__Exercise__
Extract all lines in the data that contain the word "industriel".

__Working data__

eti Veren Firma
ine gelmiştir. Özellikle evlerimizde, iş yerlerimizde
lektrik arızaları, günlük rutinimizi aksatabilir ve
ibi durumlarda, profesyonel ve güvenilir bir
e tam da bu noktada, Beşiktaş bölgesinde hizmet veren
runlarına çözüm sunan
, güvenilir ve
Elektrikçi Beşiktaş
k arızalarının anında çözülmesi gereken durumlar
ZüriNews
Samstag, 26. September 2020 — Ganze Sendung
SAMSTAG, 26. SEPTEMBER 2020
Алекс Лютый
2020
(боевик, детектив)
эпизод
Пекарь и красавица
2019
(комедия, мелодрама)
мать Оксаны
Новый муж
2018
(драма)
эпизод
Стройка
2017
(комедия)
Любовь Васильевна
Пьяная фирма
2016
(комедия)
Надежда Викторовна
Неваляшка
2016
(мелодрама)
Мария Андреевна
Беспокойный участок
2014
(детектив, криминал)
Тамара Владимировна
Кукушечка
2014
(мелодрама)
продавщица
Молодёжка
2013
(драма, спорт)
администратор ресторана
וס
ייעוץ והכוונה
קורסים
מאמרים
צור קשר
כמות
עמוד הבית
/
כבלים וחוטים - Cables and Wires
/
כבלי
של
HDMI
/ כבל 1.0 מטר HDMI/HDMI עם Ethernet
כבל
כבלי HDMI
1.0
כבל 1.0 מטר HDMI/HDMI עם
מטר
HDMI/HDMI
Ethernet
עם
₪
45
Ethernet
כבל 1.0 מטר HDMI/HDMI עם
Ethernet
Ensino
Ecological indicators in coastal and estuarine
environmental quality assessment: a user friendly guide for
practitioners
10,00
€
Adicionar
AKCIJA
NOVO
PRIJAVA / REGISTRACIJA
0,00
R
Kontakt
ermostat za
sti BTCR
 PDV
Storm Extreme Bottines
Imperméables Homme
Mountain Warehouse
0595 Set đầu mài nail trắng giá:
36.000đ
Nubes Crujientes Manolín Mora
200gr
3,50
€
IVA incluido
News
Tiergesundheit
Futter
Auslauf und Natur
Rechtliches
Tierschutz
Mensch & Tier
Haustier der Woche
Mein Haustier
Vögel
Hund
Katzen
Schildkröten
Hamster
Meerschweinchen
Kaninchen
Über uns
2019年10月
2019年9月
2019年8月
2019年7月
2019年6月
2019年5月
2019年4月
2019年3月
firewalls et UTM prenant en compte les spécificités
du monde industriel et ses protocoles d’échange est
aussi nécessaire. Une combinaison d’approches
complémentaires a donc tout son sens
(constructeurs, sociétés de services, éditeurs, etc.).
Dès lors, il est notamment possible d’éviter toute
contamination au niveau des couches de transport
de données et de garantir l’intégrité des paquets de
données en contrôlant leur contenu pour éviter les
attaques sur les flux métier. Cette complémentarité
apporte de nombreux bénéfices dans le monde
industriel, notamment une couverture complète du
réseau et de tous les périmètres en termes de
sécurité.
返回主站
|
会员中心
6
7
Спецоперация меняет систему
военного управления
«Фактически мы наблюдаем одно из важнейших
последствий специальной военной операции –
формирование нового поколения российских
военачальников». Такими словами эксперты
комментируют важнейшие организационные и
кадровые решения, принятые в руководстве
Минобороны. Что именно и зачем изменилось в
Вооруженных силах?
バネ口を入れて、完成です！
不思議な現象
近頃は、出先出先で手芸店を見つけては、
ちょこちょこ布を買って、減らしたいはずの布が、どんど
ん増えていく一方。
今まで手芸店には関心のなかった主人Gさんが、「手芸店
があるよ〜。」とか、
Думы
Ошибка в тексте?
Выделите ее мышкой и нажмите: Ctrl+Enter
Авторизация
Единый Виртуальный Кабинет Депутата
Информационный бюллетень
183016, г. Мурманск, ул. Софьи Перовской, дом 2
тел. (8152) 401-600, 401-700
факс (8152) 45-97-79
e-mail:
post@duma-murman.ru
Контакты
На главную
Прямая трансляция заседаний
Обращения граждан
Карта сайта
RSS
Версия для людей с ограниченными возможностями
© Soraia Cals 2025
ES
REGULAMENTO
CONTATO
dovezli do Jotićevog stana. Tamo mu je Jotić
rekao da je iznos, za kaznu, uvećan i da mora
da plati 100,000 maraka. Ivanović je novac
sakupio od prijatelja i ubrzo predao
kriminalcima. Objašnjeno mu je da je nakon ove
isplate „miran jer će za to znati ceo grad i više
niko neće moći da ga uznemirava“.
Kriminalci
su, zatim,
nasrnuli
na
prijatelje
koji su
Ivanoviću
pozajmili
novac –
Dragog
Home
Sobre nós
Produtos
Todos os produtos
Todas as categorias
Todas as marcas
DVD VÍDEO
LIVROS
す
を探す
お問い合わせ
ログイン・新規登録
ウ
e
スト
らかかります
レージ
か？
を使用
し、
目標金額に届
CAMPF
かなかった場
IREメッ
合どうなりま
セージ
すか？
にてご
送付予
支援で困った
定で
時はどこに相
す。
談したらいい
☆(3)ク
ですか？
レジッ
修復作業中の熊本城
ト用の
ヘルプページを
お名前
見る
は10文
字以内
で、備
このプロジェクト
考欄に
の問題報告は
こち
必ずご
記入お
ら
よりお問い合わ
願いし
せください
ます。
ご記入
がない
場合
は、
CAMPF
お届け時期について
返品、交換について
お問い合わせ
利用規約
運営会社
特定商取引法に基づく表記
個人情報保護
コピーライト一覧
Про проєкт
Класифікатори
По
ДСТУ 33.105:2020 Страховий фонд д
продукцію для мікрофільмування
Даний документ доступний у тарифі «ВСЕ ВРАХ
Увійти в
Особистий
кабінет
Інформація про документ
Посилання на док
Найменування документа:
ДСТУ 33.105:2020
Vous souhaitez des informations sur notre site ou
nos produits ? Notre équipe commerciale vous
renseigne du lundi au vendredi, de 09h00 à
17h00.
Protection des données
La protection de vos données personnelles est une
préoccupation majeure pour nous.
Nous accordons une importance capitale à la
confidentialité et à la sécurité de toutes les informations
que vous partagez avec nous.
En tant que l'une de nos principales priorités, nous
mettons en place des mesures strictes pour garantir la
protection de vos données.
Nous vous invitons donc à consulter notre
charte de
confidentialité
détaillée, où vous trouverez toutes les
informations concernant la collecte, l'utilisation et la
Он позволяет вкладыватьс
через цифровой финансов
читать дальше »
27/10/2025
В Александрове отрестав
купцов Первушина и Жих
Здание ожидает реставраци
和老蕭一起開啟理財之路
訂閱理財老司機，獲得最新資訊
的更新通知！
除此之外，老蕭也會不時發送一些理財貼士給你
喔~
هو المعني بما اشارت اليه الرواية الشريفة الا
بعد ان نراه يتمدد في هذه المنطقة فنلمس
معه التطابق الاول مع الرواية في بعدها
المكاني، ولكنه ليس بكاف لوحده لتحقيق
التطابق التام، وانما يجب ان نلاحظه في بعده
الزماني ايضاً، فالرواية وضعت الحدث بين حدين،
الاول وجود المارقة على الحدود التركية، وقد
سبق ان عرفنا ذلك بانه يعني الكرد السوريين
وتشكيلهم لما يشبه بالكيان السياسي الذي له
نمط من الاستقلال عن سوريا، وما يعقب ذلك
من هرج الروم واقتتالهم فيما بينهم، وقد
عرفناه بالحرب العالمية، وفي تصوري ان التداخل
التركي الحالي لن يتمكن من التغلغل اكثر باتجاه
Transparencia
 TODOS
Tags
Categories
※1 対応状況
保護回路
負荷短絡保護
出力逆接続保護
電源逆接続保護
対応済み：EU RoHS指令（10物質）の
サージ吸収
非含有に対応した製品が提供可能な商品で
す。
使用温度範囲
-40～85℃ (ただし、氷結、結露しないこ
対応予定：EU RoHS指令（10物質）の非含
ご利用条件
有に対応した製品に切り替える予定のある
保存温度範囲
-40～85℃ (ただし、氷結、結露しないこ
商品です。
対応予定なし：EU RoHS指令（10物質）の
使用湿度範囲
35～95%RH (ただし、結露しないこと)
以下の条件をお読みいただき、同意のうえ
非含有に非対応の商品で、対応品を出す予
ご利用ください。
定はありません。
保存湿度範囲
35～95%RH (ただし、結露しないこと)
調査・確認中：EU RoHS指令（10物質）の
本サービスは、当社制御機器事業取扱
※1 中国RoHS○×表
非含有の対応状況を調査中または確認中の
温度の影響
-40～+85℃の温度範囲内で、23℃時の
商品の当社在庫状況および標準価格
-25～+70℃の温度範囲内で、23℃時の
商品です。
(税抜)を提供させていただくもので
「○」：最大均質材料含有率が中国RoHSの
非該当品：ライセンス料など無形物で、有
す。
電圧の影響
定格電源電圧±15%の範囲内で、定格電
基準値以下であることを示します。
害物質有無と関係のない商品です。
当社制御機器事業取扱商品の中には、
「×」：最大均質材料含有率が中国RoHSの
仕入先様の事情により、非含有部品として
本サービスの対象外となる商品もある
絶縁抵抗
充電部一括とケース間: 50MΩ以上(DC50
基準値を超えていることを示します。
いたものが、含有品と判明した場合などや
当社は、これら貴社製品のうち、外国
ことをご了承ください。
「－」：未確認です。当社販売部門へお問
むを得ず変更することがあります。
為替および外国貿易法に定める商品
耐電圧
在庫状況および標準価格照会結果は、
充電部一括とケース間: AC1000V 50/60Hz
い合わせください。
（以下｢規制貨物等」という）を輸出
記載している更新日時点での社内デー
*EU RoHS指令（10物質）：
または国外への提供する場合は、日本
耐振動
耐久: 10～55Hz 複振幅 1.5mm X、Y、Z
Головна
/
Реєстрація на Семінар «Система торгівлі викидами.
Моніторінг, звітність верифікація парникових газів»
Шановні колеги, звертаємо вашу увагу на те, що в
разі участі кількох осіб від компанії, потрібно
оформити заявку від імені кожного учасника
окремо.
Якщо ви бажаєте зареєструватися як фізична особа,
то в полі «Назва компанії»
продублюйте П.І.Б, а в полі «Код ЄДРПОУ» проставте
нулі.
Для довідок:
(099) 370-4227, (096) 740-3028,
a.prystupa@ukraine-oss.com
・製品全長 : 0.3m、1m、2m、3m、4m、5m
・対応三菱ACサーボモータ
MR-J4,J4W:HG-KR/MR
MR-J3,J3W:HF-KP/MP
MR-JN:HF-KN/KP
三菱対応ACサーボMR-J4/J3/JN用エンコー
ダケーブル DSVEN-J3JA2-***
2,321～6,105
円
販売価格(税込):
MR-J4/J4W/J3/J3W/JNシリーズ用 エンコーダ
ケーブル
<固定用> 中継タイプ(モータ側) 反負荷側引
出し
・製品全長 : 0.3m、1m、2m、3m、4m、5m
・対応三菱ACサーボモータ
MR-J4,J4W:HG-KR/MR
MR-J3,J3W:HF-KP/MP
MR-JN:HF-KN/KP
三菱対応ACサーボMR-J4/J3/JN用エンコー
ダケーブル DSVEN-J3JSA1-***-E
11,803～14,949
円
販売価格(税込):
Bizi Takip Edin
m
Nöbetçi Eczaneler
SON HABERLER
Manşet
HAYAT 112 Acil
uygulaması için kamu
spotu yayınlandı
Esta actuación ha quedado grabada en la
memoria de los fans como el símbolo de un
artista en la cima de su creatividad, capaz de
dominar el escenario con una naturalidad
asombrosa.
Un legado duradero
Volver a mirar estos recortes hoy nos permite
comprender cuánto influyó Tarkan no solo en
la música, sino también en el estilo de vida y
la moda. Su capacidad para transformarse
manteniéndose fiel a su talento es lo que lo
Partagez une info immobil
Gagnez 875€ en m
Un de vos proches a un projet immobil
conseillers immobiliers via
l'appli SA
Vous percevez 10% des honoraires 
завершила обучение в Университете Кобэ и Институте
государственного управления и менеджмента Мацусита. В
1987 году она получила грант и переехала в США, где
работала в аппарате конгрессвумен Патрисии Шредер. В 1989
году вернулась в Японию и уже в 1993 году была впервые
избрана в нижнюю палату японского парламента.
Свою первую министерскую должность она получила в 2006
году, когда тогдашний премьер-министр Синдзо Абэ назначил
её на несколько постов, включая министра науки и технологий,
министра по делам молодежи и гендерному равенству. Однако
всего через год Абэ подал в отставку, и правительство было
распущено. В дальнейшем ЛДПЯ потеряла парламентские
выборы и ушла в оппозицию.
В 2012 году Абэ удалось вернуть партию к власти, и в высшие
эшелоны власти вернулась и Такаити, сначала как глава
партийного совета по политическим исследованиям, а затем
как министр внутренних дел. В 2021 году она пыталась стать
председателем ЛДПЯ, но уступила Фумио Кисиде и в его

__Response area__
du monde industriel et ses protocoles d’échange est
industriel, notamment une couverture complète du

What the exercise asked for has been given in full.